--- START ---
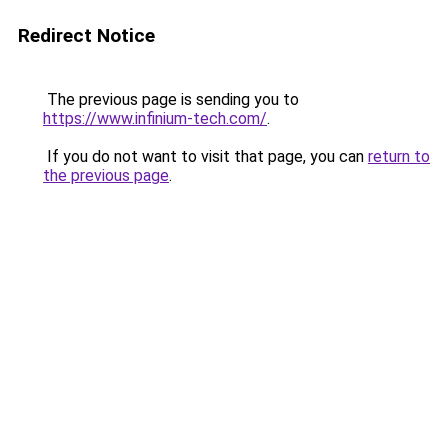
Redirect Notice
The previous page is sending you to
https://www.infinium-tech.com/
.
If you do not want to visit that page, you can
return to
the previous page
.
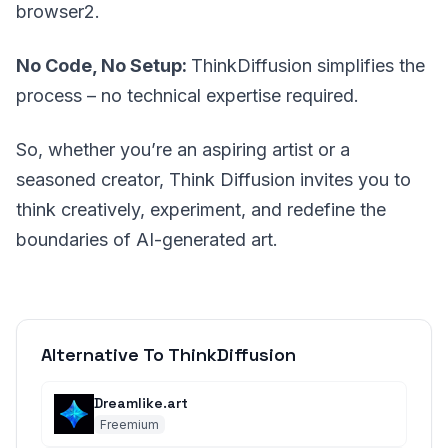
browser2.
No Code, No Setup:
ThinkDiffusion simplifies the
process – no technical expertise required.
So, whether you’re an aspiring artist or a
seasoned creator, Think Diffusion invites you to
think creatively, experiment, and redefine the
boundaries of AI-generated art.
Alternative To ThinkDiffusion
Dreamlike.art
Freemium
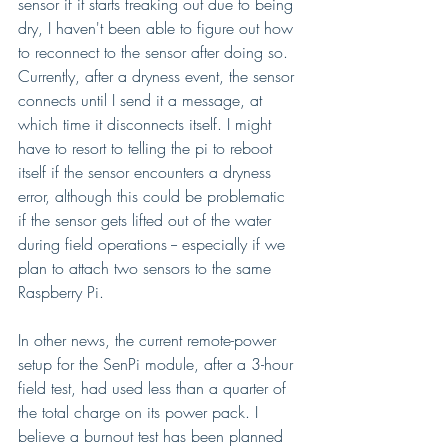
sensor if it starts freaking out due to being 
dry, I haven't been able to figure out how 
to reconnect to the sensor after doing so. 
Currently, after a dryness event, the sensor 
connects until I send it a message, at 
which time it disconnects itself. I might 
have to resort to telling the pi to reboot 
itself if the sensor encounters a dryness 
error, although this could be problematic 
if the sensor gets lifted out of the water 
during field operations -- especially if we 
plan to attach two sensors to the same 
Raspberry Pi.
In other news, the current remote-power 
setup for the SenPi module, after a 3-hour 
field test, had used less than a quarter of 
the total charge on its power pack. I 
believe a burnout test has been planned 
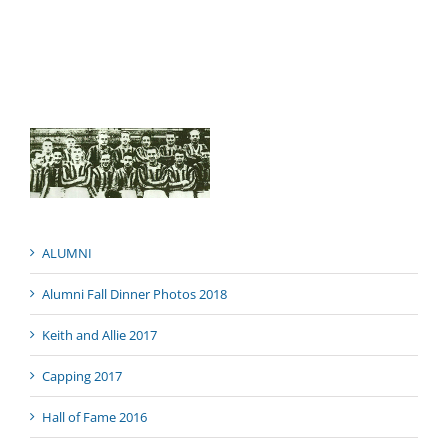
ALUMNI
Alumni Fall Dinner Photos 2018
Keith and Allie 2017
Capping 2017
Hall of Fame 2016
--- END ---
# [TASK DETAILS]
Each line in the listing above that includes "ThinkDiffusion" is to be copied.

# [SOLUTION TO THE EXERCISE]
ThinkDiffusion simplifies the
Alternative To ThinkDiffusion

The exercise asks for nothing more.